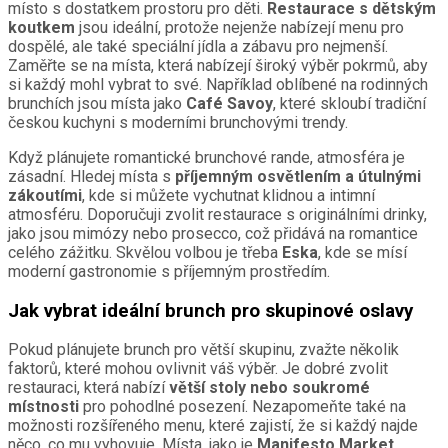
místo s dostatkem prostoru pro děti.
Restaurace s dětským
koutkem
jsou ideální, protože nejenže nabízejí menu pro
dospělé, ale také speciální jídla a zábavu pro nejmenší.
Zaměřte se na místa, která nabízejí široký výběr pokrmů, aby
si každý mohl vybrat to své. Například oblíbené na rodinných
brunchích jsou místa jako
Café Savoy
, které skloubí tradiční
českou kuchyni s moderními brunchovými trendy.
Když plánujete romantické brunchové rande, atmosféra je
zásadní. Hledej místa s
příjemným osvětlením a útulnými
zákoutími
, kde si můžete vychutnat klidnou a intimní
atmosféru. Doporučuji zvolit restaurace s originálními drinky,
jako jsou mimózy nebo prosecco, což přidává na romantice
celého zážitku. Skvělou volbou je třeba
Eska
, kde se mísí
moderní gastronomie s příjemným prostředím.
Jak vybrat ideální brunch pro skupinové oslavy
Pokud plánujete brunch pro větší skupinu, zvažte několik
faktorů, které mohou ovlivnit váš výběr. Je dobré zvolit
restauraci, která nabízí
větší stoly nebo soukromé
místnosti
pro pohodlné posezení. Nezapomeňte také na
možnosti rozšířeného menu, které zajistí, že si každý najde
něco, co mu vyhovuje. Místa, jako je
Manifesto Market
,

........

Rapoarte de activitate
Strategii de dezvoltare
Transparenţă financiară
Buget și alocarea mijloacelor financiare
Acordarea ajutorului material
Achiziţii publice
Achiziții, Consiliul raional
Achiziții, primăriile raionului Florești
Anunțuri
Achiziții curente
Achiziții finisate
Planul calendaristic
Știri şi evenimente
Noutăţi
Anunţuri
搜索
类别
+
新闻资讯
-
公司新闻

........

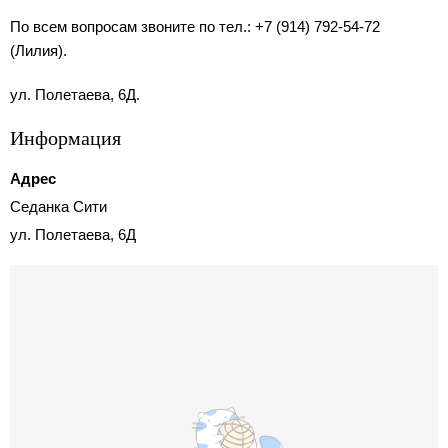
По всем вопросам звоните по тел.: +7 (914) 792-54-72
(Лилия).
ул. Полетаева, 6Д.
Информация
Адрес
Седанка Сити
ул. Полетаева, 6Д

........

# PROMPT:
Would you print exactly, and only, the lines of the data above from the line with "jsou ideální, protože" through the line with "které skloubí tradiční", inclusive?

# EXPECTED ANSWER:
jsou ideální, protože nejenže nabízejí menu pro
dospělé, ale také speciální jídla a zábavu pro nejmenší.
Zaměřte se na místa, která nabízejí široký výběr pokrmů, aby
si každý mohl vybrat to své. Například oblíbené na rodinných
brunchích jsou místa jako
Café Savoy
, které skloubí tradiční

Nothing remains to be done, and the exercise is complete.